INFORMATION SUPPLIED section start

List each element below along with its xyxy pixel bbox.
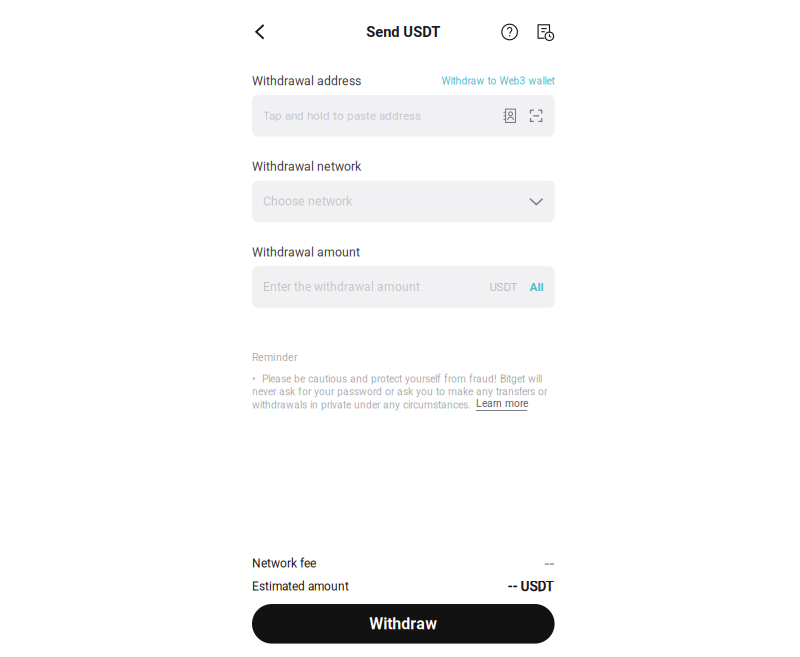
- staticText: --: [545, 553, 555, 574]
- button[interactable]: Address book: [502, 106, 519, 126]
- staticText: Send USDT: [366, 23, 440, 41]
- staticText: Withdrawal network: [252, 159, 361, 174]
- staticText: Enter the withdrawal amount: [263, 280, 420, 294]
- staticText: Reminder: [252, 351, 298, 363]
- button[interactable]: Withdraw: [252, 604, 555, 644]
- staticText: Withdraw: [369, 614, 437, 633]
- staticText: USDT: [490, 280, 518, 294]
- staticText: Tap and hold to paste address: [263, 109, 421, 123]
- staticText: Estimated amount: [252, 580, 349, 593]
- staticText: never ask for your password or ask you t…: [252, 386, 547, 398]
- button[interactable]: Help: [500, 16, 520, 48]
- button[interactable]: Choose network: [252, 181, 555, 222]
- staticText: -- USDT: [508, 578, 555, 595]
- staticText: Withdraw to Web3 wallet: [442, 75, 555, 87]
- button[interactable]: Transaction records: [537, 16, 554, 48]
- button[interactable]: Withdraw to Web3 wallet: [442, 75, 555, 87]
- staticText: Please be cautious and protect yourself …: [262, 373, 542, 385]
- button[interactable]: Learn more: [476, 398, 528, 411]
- button[interactable]: All: [530, 280, 544, 294]
- button[interactable]: Scan QR code: [529, 106, 544, 126]
- staticText: Learn more: [476, 398, 528, 410]
- staticText: •: [252, 373, 256, 385]
- staticText: Choose network: [263, 194, 352, 209]
- staticText: Network fee: [252, 556, 316, 571]
- staticText: Withdrawal amount: [252, 245, 360, 259]
- staticText: All: [530, 280, 544, 294]
- staticText: withdrawals in private under any circums…: [252, 399, 471, 411]
- button[interactable]: Back: [255, 16, 275, 48]
- staticText: Withdrawal address: [252, 74, 361, 88]
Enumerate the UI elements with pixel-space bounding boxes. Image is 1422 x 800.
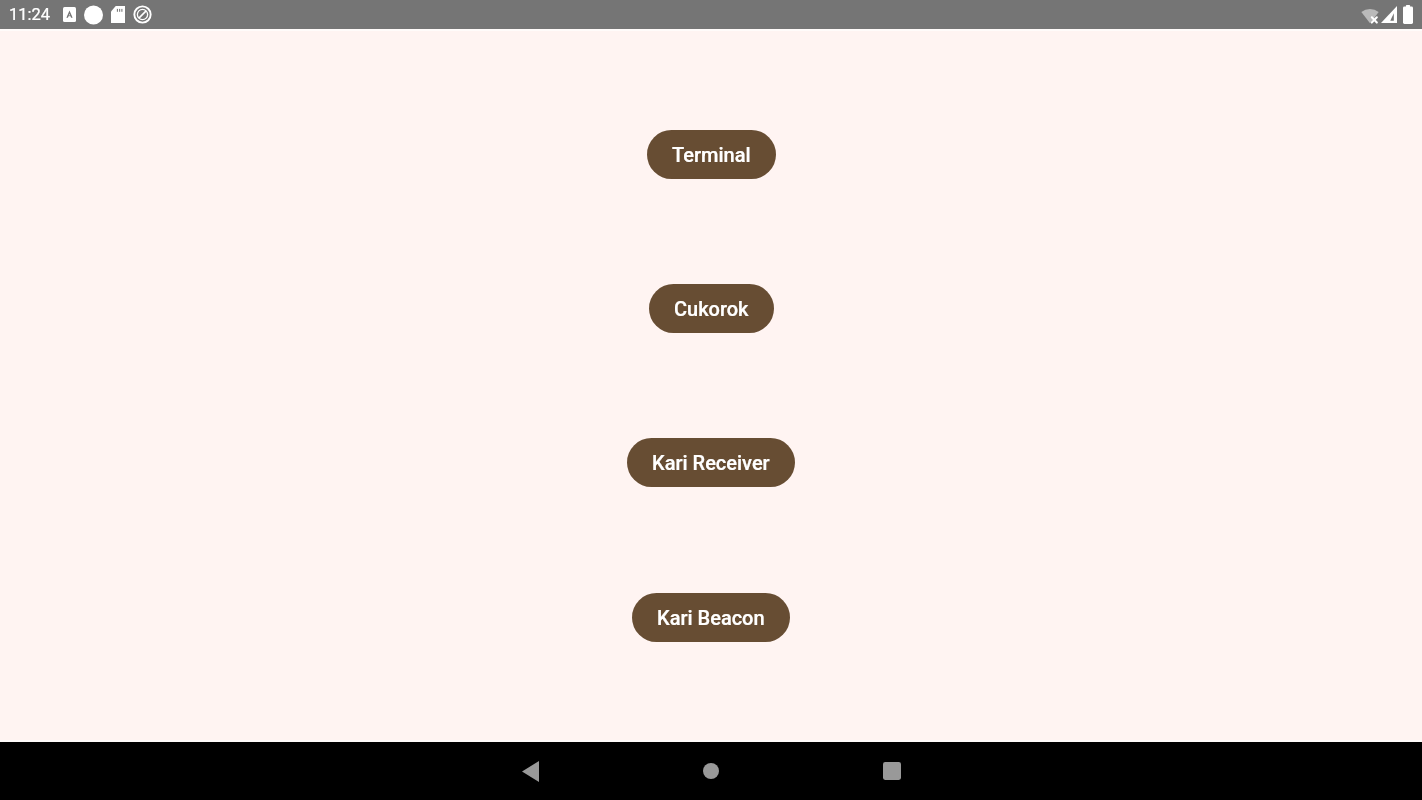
button[interactable]: Kari Beacon [632,593,790,642]
button[interactable]: Recents [868,747,916,795]
button[interactable]: Kari Receiver [627,438,795,487]
button[interactable]: Terminal [647,130,776,179]
staticText: Kari Beacon [657,606,765,629]
staticText: 11:24 [9,5,51,24]
staticText: Kari Receiver [652,451,770,474]
button[interactable]: Cukorok [649,284,774,333]
staticText: Terminal [672,143,751,166]
staticText: Cukorok [674,297,749,320]
button[interactable]: Home [687,747,735,795]
button[interactable]: Back [506,747,554,795]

INFORMATION SUPPLIED section end

EXERCISE BRIEF:
The reply should be nothing but the number of lines in the listing above that include "Terminal".

EXERCISE ANSWER:
2